# Suicide Bunny.



## TylerD (30/12/13)

Anybody tried the Suicide bunny flavors? I would love to try them!


----------



## Gizmo (30/12/13)

Look really nice TylerD.

Whats the website link?


----------



## TylerD (30/12/13)

Only place I can see.
https://www.facebook.com/TheSuicideBunny
Everybody is raving about the juices, especially the mothersmilk.


----------



## Stroodlepuff (30/12/13)

Have also heard very good things about them, will try find out more


----------



## iPWN (30/12/13)

TylerD , you can get them from here : www.skylinevapor.com
I will be placing my order in the next few days , they offer customs friendly shipping

Reactions: Like 1 | Winner 2


----------



## TylerD (30/12/13)

iPWN said:


> TylerD , you can get them from here : www.skylinevapor.com
> I will be placing my order in the next few days , they offer customs friendly shipping


Cool stuff! Will check it out! Thanks iPWN.


----------



## TylerD (30/12/13)

What shipping will you be using? Not a regular importer.


----------



## iPWN (30/12/13)

On smaller orders i usually take first class , on bigger order i take priority mail both services are pretty slow TBH . Skylines price on the Priority shipping is pretty high though , so i will be using first class.

Reactions: Like 1


----------



## TylerD (30/12/13)

Cool, thanks alot iPWN!


----------



## RevnLucky7 (2/1/14)

I almost finished up a bottle of mothers milk.

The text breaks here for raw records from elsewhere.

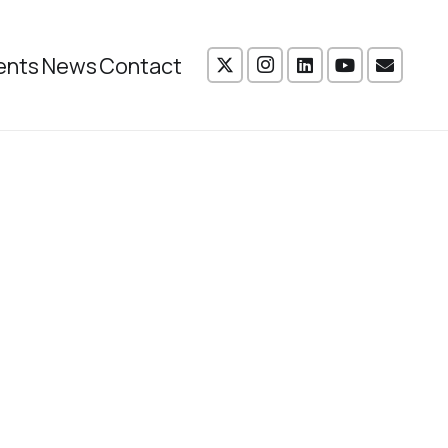
ents
News
Contact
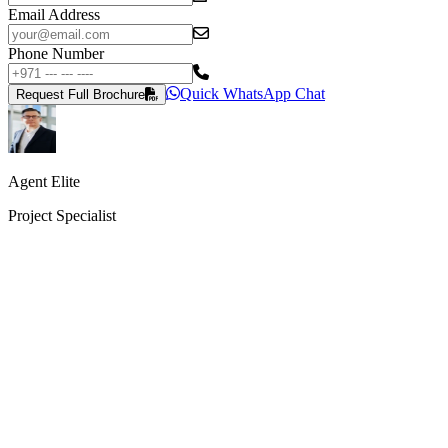
Email Address
Phone Number
Quick WhatsApp Chat
Request Full Brochure
Agent Elite
Project Specialist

I really like it. The flavor is pronounced and it's very smooth and creamy. I have a bottle of derailed I'm waiting to get into. 

Sent from my GT-I9300 using Tapatalk

Reactions: Like 2


----------



## Zodiac (3/1/14)

The lady behind Suicide Bunny


----------



## Zodiac (3/1/14)

I would love to try her juice

Reactions: Like 1 | Funny 1


----------



## Vapey McJuicy (3/1/14)

Zodiac said:


> I would love to try her juice


 
Here you go Zodiac.....

Taste Her Juice

Reactions: Funny 1


----------



## Zodiac (4/1/14)

Lol! All i see is PBusardo's face


----------